Extracted page text data:
= = =
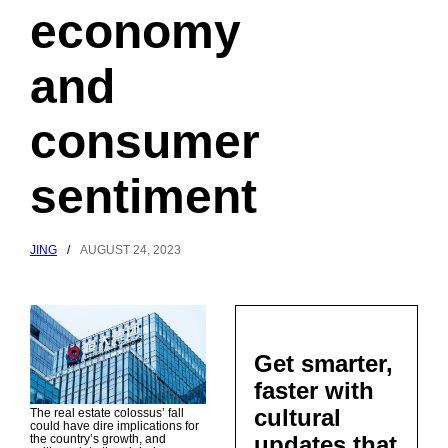
economy
and
consumer
sentiment
JING
/
AUGUST 24, 2023
Get smarter,
faster with
cultural
The real estate colossus’ fall
could have dire implications for
updates that
the country’s growth, and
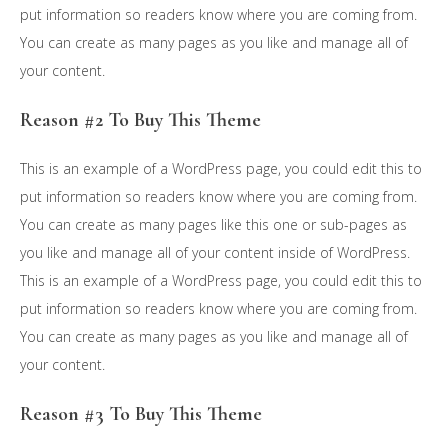
put information so readers know where you are coming from.
You can create as many pages as you like and manage all of
your content.
Reason #2 To Buy This Theme
This is an example of a WordPress page, you could edit this to
put information so readers know where you are coming from.
You can create as many pages like this one or sub-pages as
you like and manage all of your content inside of WordPress.
This is an example of a WordPress page, you could edit this to
put information so readers know where you are coming from.
You can create as many pages as you like and manage all of
your content.
Reason #3 To Buy This Theme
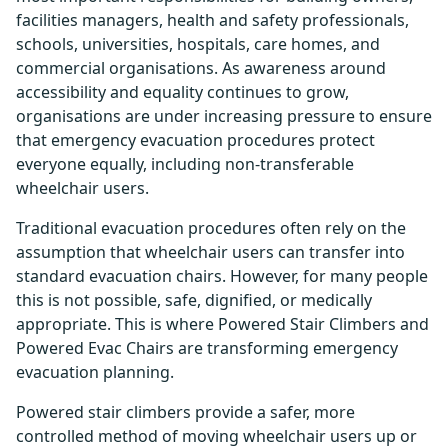
facilities managers, health and safety professionals,
schools, universities, hospitals, care homes, and
commercial organisations. As awareness around
accessibility and equality continues to grow,
organisations are under increasing pressure to ensure
that emergency evacuation procedures protect
everyone equally, including non-transferable
wheelchair users.
Traditional evacuation procedures often rely on the
assumption that wheelchair users can transfer into
standard evacuation chairs. However, for many people
this is not possible, safe, dignified, or medically
appropriate. This is where Powered Stair Climbers and
Powered Evac Chairs are transforming emergency
evacuation planning.
Powered stair climbers provide a safer, more
controlled method of moving wheelchair users up or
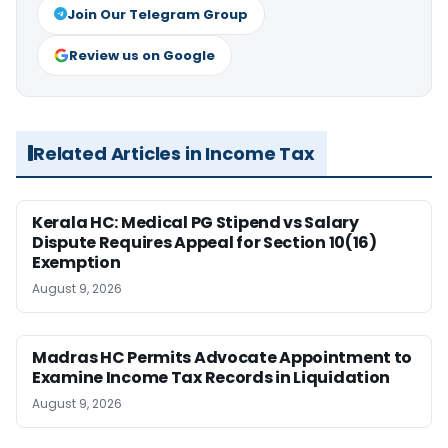
Join Our Telegram Group
Review us on Google
Related Articles in Income Tax
Kerala HC: Medical PG Stipend vs Salary
Dispute Requires Appeal for Section 10(16)
Exemption
August 9, 2026
Madras HC Permits Advocate Appointment to
Examine Income Tax Records in Liquidation
August 9, 2026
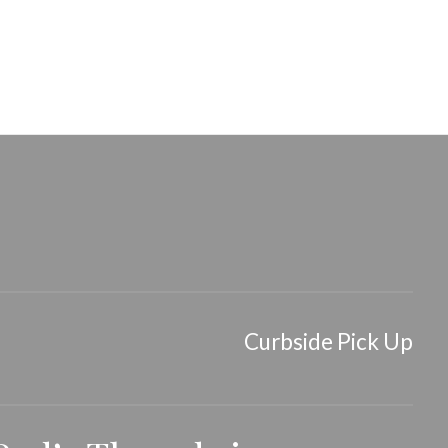
Curbside Pick Up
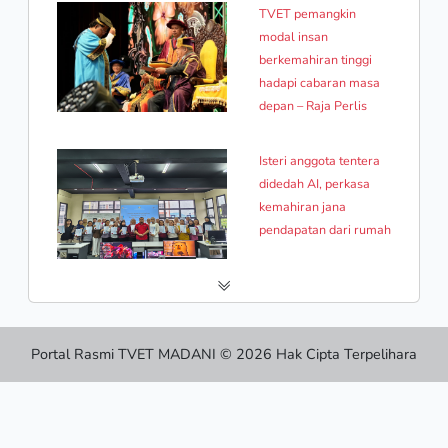
TVET pemangkin
modal insan
berkemahiran tinggi
hadapi cabaran masa
depan – Raja Perlis
Isteri anggota tentera
didedah AI, perkasa
kemahiran jana
pendapatan dari rumah
Portal Rasmi TVET MADANI © 2026 Hak Cipta Terpelihara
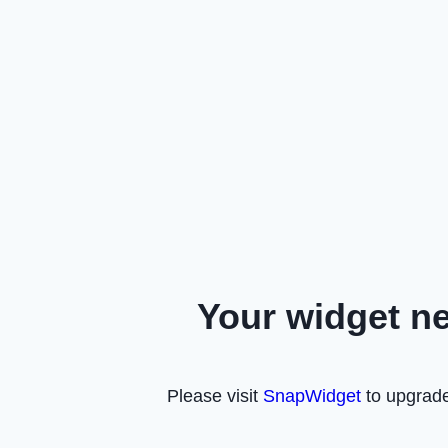
Your widget n
Please visit
SnapWidget
to upgrade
= = =
- **Exercise instructions**:
What is needed is a verbatim copy of every line in the records above from the one containing "that emergency evacuation procedures protect" down to the one containing "Powered Evac Chairs", both included, and nothing more.

- **Answer section**:
that emergency evacuation procedures protect
everyone equally, including non-transferable
wheelchair users.
Traditional evacuation procedures often rely on the
assumption that wheelchair users can transfer into
standard evacuation chairs. However, for many people
this is not possible, safe, dignified, or medically
appropriate. This is where Powered Stair Climbers and
Powered Evac Chairs are transforming emergency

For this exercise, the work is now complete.